--- Input material ---

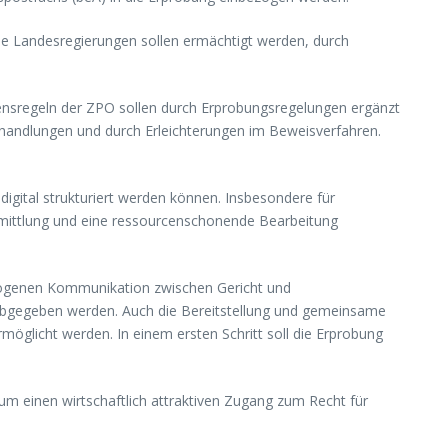
Die Landesregierungen sollen ermächtigt werden, durch
rensregeln der ZPO sollen durch Erprobungsregelungen ergänzt
handlungen und durch Erleichterungen im Beweisverfahren.
gital strukturiert werden können. Insbesondere für
rmittlung und eine ressourcenschonende Bearbeitung
ezogenen Kommunikation zwischen Gericht und
 abgegeben werden. Auch die Bereitstellung und gemeinsame
öglicht werden. In einem ersten Schritt soll die Erprobung
um einen wirtschaftlich attraktiven Zugang zum Recht für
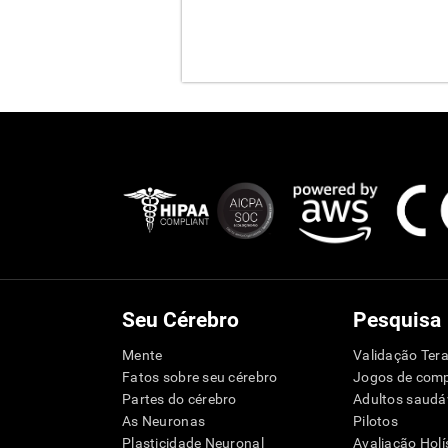
Seu Cérebro
Pesquisa
Mente
Validação Tera
Fatos sobre seu cérebro
Jogos de com
Partes do cérebro
Adultos saudá
As Neuronas
Pilotos
Plasticidade Neuronal
Avaliação Holí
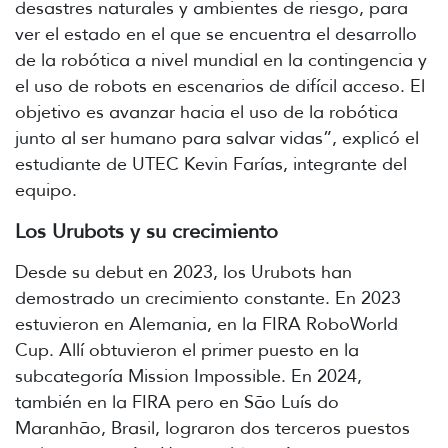
desastres naturales y ambientes de riesgo, para
ver el estado en el que se encuentra el desarrollo
de la robótica a nivel mundial en la contingencia y
el uso de robots en escenarios de difícil acceso. El
objetivo es avanzar hacia el uso de la robótica
junto al ser humano para salvar vidas”, explicó el
estudiante de UTEC Kevin Farías, integrante del
equipo.
Los Urubots y su crecimiento
Desde su debut en 2023, los Urubots han
demostrado un crecimiento constante. En 2023
estuvieron en Alemania, en la FIRA RoboWorld
Cup. Allí obtuvieron el primer puesto en la
subcategoría Mission Impossible. En 2024,
también en la FIRA pero en São Luís do
Maranhão, Brasil, lograron dos terceros puestos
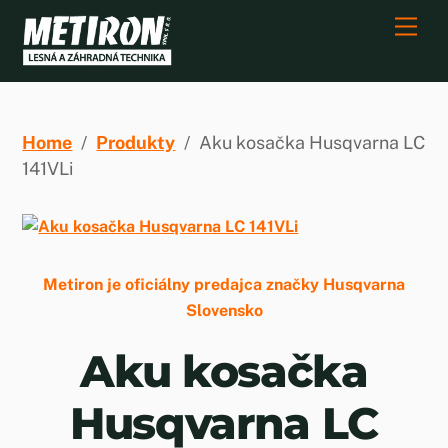
Skip
Men
to
content
Home
/
Produkty
/
Aku kosačka Husqvarna LC
141VLi
Metiron je oficiálny predajca značky Husqvarna
Slovensko
Aku kosačka
Husqvarna LC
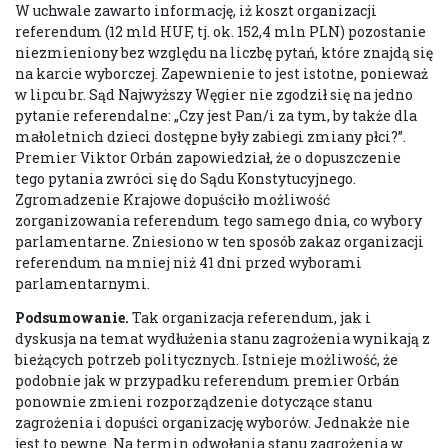
W uchwale zawarto informację, iż koszt organizacji
referendum (12 mld HUF, tj. ok. 152,4 mln PLN) pozostanie
niezmieniony bez względu na liczbę pytań, które znajdą się
na karcie wyborczej. Zapewnienie to jest istotne, ponieważ
w lipcu br. Sąd Najwyższy Węgier nie zgodził się na jedno
pytanie referendalne: „Czy jest Pan/i za tym, by także dla
małoletnich dzieci dostępne były zabiegi zmiany płci?”.
Premier Viktor Orbán zapowiedział, że o dopuszczenie
tego pytania zwróci się do Sądu Konstytucyjnego.
Zgromadzenie Krajowe dopuściło możliwość
zorganizowania referendum tego samego dnia, co wybory
parlamentarne. Zniesiono w ten sposób zakaz organizacji
referendum na mniej niż 41 dni przed wyborami
parlamentarnymi.
Podsumowanie.
Tak organizacja referendum, jak i
dyskusja na temat wydłużenia stanu zagrożenia wynikają z
bieżących potrzeb politycznych. Istnieje możliwość, że
podobnie jak w przypadku referendum premier Orbán
ponownie zmieni rozporządzenie dotyczące stanu
zagrożenia i dopuści organizację wyborów. Jednakże nie
jest to pewne. Na termin odwołania stanu zagrożenia w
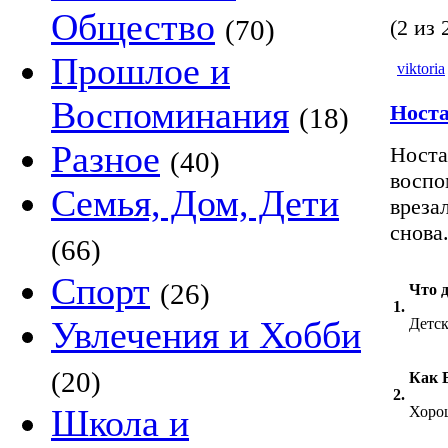
Общество
(70)
(2 из 
Прошлое и
viktoria
Воспоминания
Ност
(18)
Разное
Носта
(40)
воспо
Семья, Дом, Дети
вреза
снова.
(66)
Спорт
(26)
Что 
1.
Увлечения и Хобби
Детс
(20)
Как 
2.
Школа и
Хорош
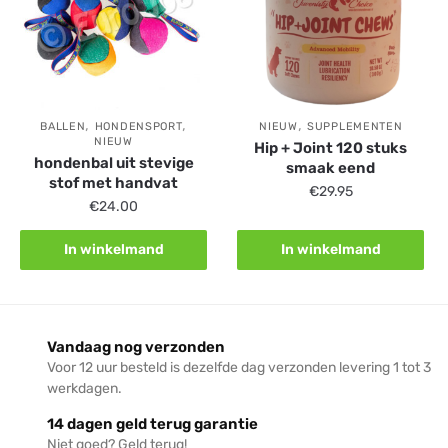
,
,
,
BALLEN
HONDENSPORT
NIEUW
SUPPLEMENTEN
NIEUW
Hip + Joint 120 stuks
hondenbal uit stevige
smaak eend
stof met handvat
€
29.95
€
24.00
In winkelmand
In winkelmand
Vandaag nog verzonden
Voor 12 uur besteld is dezelfde dag verzonden levering 1 tot 3
werkdagen.
14 dagen geld terug garantie
Niet goed? Geld terug!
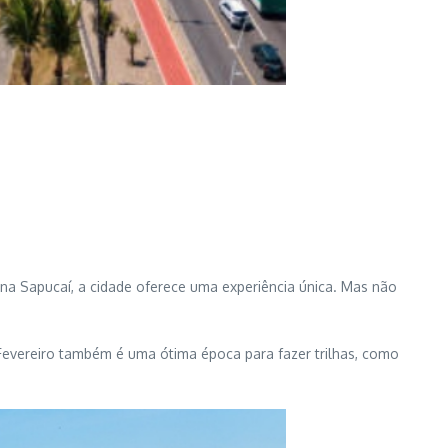
 na Sapucaí, a cidade oferece uma experiência única. Mas não
 Fevereiro também é uma ótima época para fazer trilhas, como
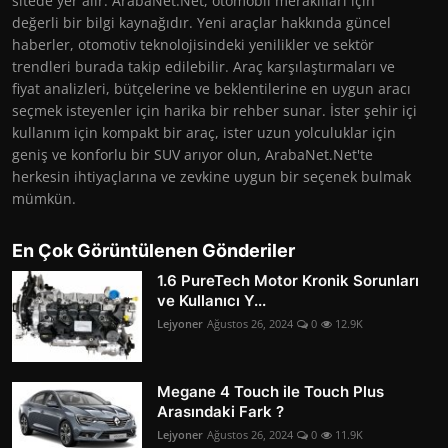
sitede yer alır. ArabaNet.Net, otomobil meraklıları için
değerli bir bilgi kaynağıdır. Yeni araçlar hakkında güncel
haberler, otomotiv teknolojisindeki yenilikler ve sektör
trendleri burada takip edilebilir. Araç karşılaştırmaları ve
fiyat analizleri, bütçelerine ve beklentilerine en uygun aracı
seçmek isteyenler için harika bir rehber sunar. İster şehir içi
kullanım için kompakt bir araç, ister uzun yolculuklar için
geniş ve konforlu bir SUV arıyor olun, ArabaNet.Net'te
herkesin ihtiyaçlarına ve zevkine uygun bir seçenek bulmak
mümkün.
En Çok Görüntülenen Gönderiler
1.6 PureTech Motor Kronik Sorunları
ve Kullanıcı Y...
Lejyoner
Ağustos 26, 2024
0
12.9K
Megane 4 Touch ile Touch Plus
Arasındaki Fark ?
Lejyoner
Ağustos 26, 2024
0
11.9K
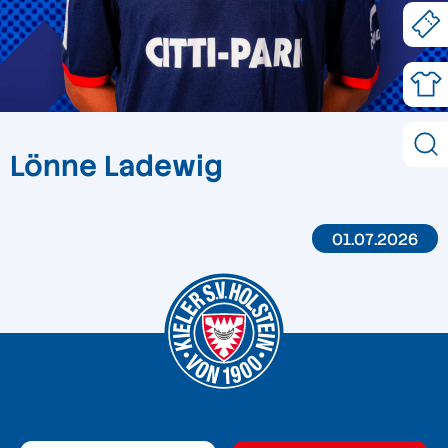
Lönne Ladewig
01.07.2026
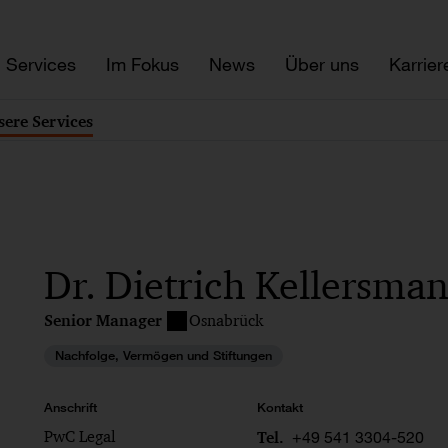
Services
Im Fokus
News
Über uns
Karrier
sere Services
Dr. Dietrich Kellersma
Senior Manager
Osnabrück
Nachfolge, Vermögen und Stiftungen
Anschrift
Kontakt
PwC Legal
+49 541 3304-520
Tel.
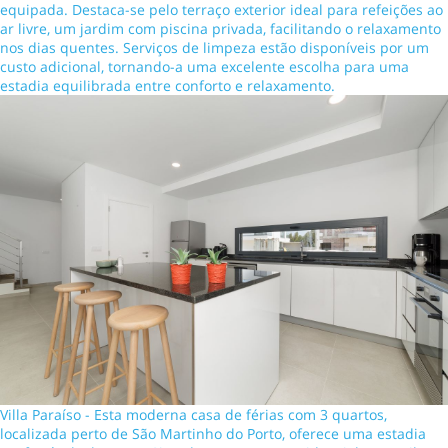
equipada. Destaca-se pelo terraço exterior ideal para refeições ao
ar livre, um jardim com piscina privada, facilitando o relaxamento
nos dias quentes. Serviços de limpeza estão disponíveis por um
custo adicional, tornando-a uma excelente escolha para uma
estadia equilibrada entre conforto e relaxamento.
Villa Paraíso - Esta moderna casa de férias com 3 quartos,
localizada perto de São Martinho do Porto, oferece uma estadia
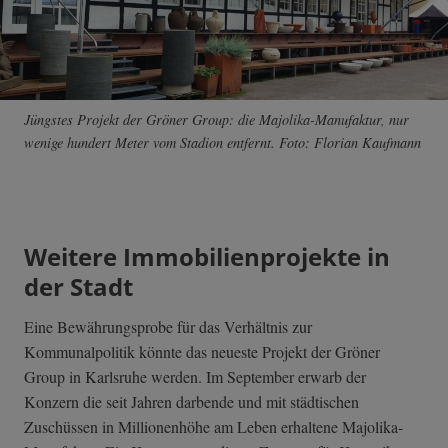
Jüngstes Projekt der Gröner Group: die Majolika-Manufaktur, nur
wenige hundert Meter vom Stadion entfernt. Foto: Florian Kaufmann
Weitere Immobilienprojekte in
der Stadt
Eine Bewährungsprobe
für das Verhältnis zur
Kommunalpolitik könnte das neueste Projekt der Gröner
Group in Karlsruhe werden. Im September erwarb der
Konzern die seit Jahren darbende und mit städtischen
Zuschüssen in Millionenhöhe am Leben erhaltene Majolika-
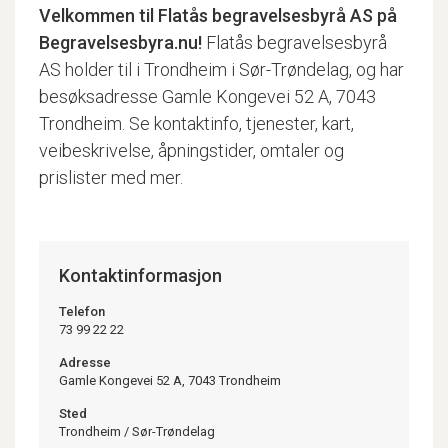
Velkommen til
Flatås begravelsesbyrå AS
på
Begravelsesbyra.nu!
Flatås begravelsesbyrå
AS holder til i Trondheim i Sør-Trøndelag, og har
besøksadresse Gamle Kongevei 52 A, 7043
Trondheim. Se kontaktinfo, tjenester, kart,
veibeskrivelse, åpningstider, omtaler og
prislister med mer.
Kontaktinformasjon
Telefon
73 99 22 22
Adresse
Gamle Kongevei 52 A, 7043 Trondheim
Sted
Trondheim
/
Sør-Trøndelag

---

Return exactly the stretch above whose first line contains "Desde su debut en 2023, los Urubots han" and whose last line contains "referendum na mniej niż 41 dni przed wyborami", and nothing outside it. The pictures should not appear.

The answer:
Desde su debut en 2023, los Urubots han
demostrado un crecimiento constante. En 2023
estuvieron en Alemania, en la FIRA RoboWorld
Cup. Allí obtuvieron el primer puesto en la
subcategoría Mission Impossible. En 2024,
también en la FIRA pero en São Luís do
Maranhão, Brasil, lograron dos terceros puestos
Skip
Men
to
content
Home
/
Produkty
/
Aku kosačka Husqvarna LC
141VLi
Metiron je oficiálny predajca značky Husqvarna
Slovensko
Aku kosačka
Husqvarna LC
W uchwale zawarto informację, iż koszt organizacji
referendum (12 mld HUF, tj. ok. 152,4 mln PLN) pozostanie
niezmieniony bez względu na liczbę pytań, które znajdą się
na karcie wyborczej. Zapewnienie to jest istotne, ponieważ
w lipcu br. Sąd Najwyższy Węgier nie zgodził się na jedno
pytanie referendalne: „Czy jest Pan/i za tym, by także dla
małoletnich dzieci dostępne były zabiegi zmiany płci?”.
Premier Viktor Orbán zapowiedział, że o dopuszczenie
tego pytania zwróci się do Sądu Konstytucyjnego.
Zgromadzenie Krajowe dopuściło możliwość
zorganizowania referendum tego samego dnia, co wybory
parlamentarne. Zniesiono w ten sposób zakaz organizacji
referendum na mniej niż 41 dni przed wyborami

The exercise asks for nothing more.